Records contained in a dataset

■ ■ ■

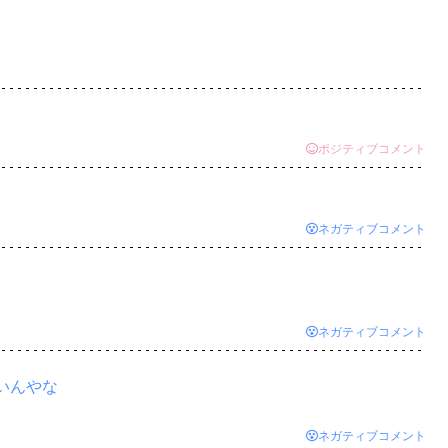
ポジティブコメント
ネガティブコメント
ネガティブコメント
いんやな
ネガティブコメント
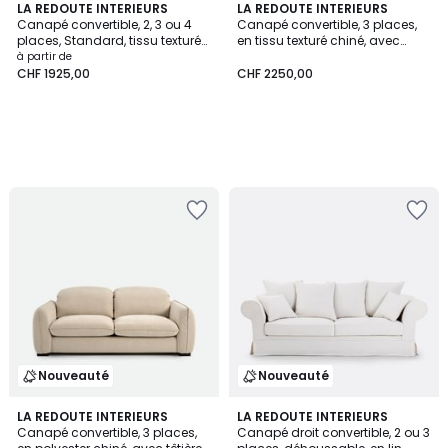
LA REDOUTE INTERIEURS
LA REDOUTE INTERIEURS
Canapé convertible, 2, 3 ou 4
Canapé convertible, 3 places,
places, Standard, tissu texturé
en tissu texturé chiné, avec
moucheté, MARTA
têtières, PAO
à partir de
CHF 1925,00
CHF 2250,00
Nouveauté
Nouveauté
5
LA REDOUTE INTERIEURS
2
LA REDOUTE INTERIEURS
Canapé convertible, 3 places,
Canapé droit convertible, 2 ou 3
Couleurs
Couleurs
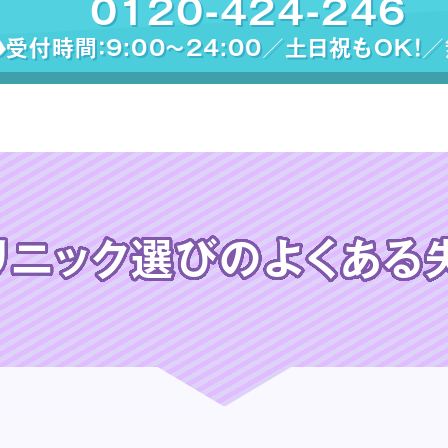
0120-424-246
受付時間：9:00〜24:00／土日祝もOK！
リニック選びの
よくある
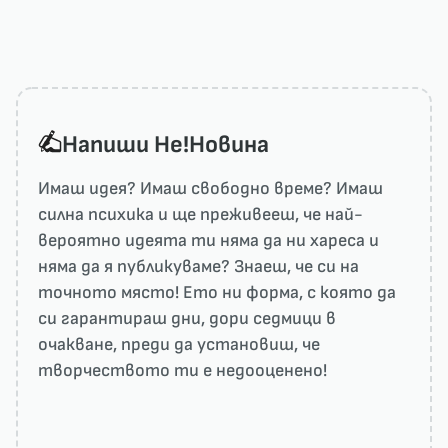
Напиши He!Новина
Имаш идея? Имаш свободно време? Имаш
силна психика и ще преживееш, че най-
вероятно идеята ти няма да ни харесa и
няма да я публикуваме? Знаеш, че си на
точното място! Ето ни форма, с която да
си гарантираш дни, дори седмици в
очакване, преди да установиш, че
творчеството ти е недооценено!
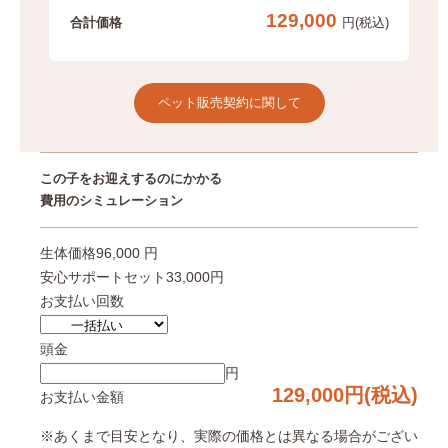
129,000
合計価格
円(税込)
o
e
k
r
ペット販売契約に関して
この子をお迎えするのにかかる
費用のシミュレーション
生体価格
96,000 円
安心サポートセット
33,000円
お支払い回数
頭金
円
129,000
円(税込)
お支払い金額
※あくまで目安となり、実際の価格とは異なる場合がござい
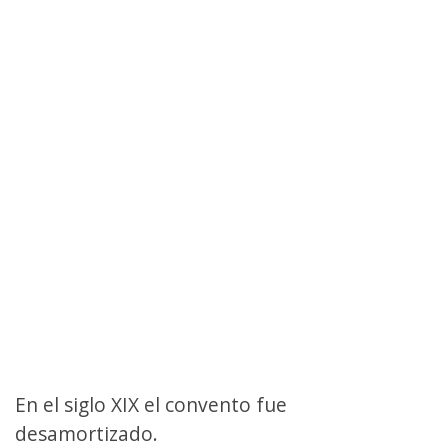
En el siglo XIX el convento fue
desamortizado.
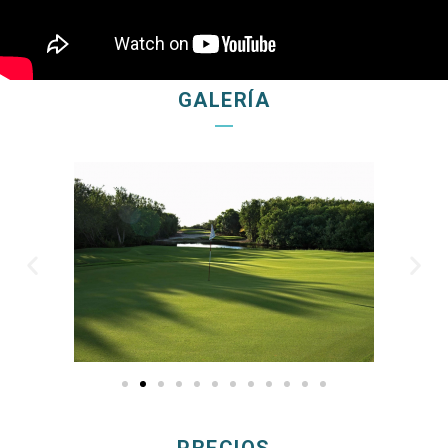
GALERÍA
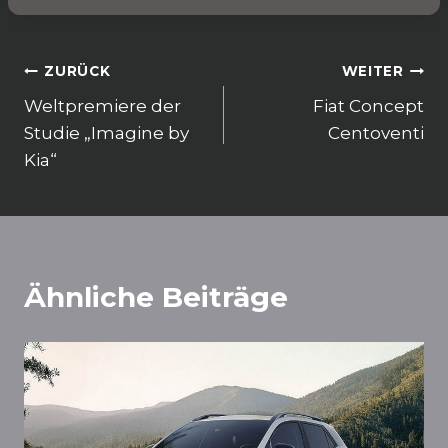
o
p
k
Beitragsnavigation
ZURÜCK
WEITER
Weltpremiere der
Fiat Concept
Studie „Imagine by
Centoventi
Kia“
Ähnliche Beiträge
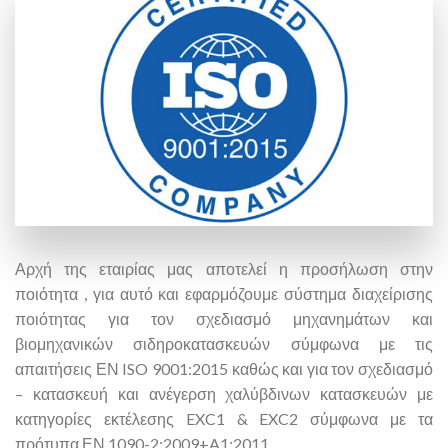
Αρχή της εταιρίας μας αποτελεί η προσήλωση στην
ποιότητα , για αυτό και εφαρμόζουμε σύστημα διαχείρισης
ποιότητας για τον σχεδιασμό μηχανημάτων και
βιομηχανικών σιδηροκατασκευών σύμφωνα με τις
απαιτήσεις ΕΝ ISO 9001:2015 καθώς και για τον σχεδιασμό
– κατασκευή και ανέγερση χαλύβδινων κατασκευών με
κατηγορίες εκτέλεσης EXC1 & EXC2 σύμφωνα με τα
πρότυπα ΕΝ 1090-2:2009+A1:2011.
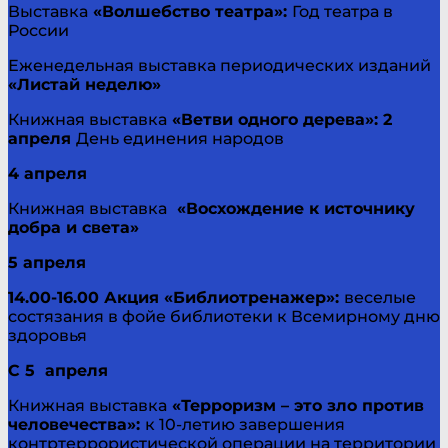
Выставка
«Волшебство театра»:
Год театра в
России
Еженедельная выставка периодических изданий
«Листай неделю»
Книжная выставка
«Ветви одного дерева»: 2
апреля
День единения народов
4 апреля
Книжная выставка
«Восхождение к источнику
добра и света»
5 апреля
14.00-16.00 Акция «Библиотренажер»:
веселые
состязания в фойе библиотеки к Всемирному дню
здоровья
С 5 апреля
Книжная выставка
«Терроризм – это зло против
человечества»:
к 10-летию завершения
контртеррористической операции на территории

■ ■ ■

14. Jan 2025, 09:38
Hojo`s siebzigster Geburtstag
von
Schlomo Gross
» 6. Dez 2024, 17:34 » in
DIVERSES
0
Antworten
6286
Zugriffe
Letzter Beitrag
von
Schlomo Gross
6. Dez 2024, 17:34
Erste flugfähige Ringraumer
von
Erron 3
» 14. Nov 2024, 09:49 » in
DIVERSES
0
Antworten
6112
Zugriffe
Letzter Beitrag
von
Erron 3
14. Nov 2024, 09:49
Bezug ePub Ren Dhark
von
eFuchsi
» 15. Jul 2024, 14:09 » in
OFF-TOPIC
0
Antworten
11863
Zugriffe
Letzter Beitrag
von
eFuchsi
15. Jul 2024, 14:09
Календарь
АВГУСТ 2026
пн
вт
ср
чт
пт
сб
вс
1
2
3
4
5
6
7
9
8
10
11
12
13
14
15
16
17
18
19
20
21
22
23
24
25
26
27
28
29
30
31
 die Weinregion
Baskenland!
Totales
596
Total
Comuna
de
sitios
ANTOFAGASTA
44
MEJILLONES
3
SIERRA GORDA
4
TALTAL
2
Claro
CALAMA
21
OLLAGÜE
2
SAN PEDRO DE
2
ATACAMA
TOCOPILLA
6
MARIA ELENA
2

■ ■ ■

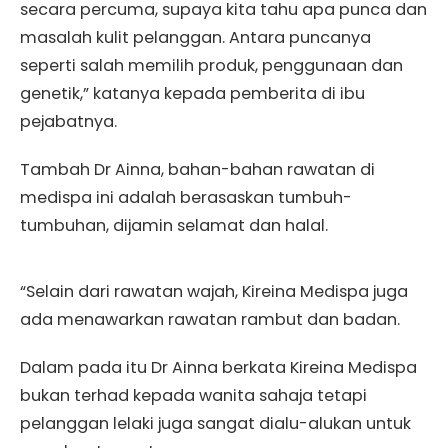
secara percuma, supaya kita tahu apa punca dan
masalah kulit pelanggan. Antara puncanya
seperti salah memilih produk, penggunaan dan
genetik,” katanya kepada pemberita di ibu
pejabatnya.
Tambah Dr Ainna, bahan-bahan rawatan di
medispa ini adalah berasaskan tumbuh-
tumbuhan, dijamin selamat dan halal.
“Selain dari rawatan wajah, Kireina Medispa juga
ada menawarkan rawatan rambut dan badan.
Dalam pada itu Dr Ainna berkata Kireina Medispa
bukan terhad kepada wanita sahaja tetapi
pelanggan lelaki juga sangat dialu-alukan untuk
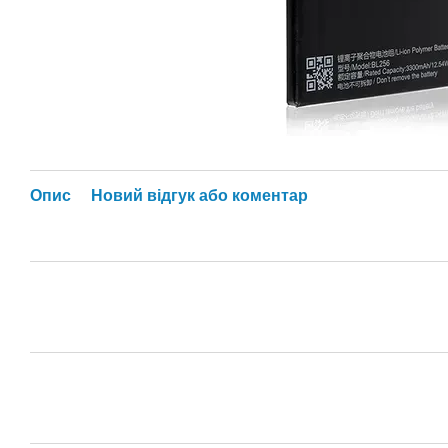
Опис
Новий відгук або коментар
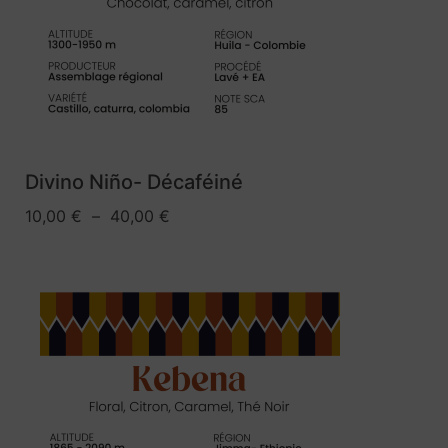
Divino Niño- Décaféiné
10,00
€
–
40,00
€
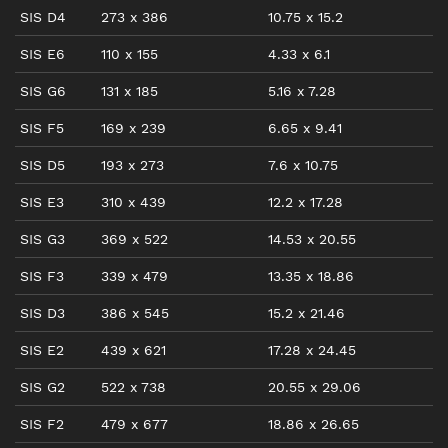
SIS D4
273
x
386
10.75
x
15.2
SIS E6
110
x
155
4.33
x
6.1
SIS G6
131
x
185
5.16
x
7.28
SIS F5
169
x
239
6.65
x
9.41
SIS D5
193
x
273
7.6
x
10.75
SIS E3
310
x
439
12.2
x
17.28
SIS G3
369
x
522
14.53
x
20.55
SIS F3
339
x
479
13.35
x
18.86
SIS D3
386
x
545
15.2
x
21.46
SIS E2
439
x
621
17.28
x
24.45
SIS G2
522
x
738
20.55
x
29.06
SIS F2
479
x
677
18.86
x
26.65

■ ■ ■

Exercise
What is needed is the number of lines in these entries that include the word "Canapé"; please give it alone.

Solution
4